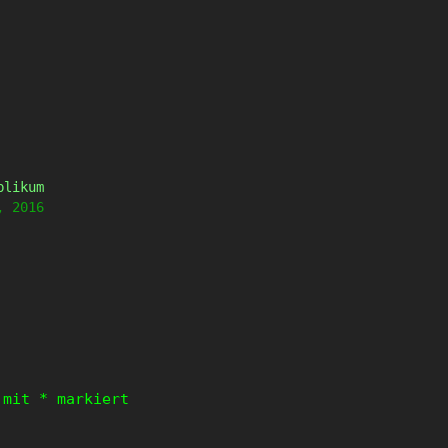
blikum
, 2016
d mit
*
markiert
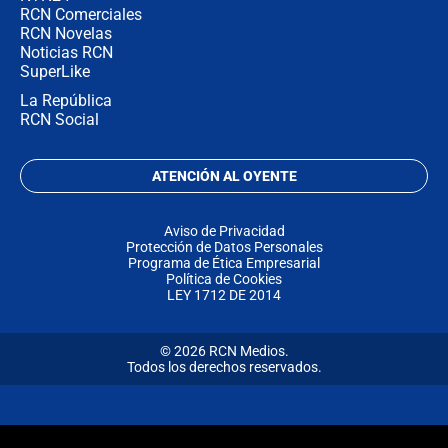
RCN Comerciales
RCN Novelas
Noticias RCN
SuperLike
La República
RCN Social
ATENCIÓN AL OYENTE
Aviso de Privacidad
Protección de Datos Personales
Programa de Ética Empresarial
Política de Cookies
LEY 1712 DE 2014
© 2026 RCN Medios.
Todos los derechos reservados.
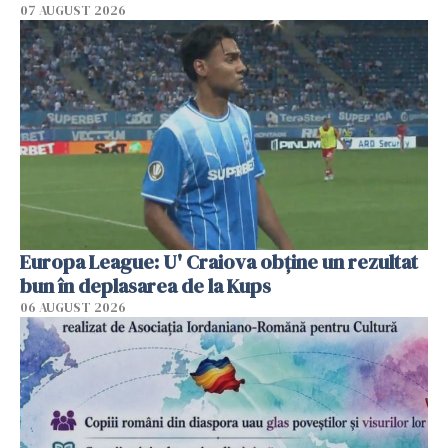
07 AUGUST 2026
Europa League: U' Craiova obține un rezultat
bun în deplasarea de la Kups
06 AUGUST 2026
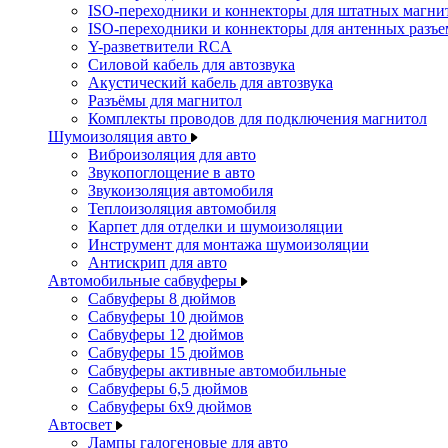
ISO-переходники и коннекторы для штатных магни
ISO-переходники и коннекторы для антенных разъ
Y-разветвители RCA
Силовой кабель для автозвука
Акустический кабель для автозвука
Разъёмы для магнитол
Комплекты проводов для подключения магнитол
Шумоизоляция авто
Виброизоляция для авто
Звукопоглощение в авто
Звукоизоляция автомобиля
Теплоизоляция автомобиля
Карпет для отделки и шумоизоляции
Инструмент для монтажа шумоизоляции
Антискрип для авто
Автомобильные сабвуферы
Сабвуферы 8 дюймов
Сабвуферы 10 дюймов
Сабвуферы 12 дюймов
Сабвуферы 15 дюймов
Сабвуферы активные автомобильные
Сабвуферы 6,5 дюймов
Сабвуферы 6x9 дюймов
Автосвет
Лампы галогеновые для авто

**Task instructions**
Reproduce, exactly and in full, the lines from the one that contains "Разъёмы для магнитол" to the end of the material.

**Reply to the exercise**
Разъёмы для магнитол
Комплекты проводов для подключения магнитол
Шумоизоляция авто
Виброизоляция для авто
Звукопоглощение в авто
Звукоизоляция автомобиля
Теплоизоляция автомобиля
Карпет для отделки и шумоизоляции
Инструмент для монтажа шумоизоляции
Антискрип для авто
Автомобильные сабвуферы
Сабвуферы 8 дюймов
Сабвуферы 10 дюймов
Сабвуферы 12 дюймов
Сабвуферы 15 дюймов
Сабвуферы активные автомобильные
Сабвуферы 6,5 дюймов
Сабвуферы 6x9 дюймов
Автосвет
Лампы галогеновые для авто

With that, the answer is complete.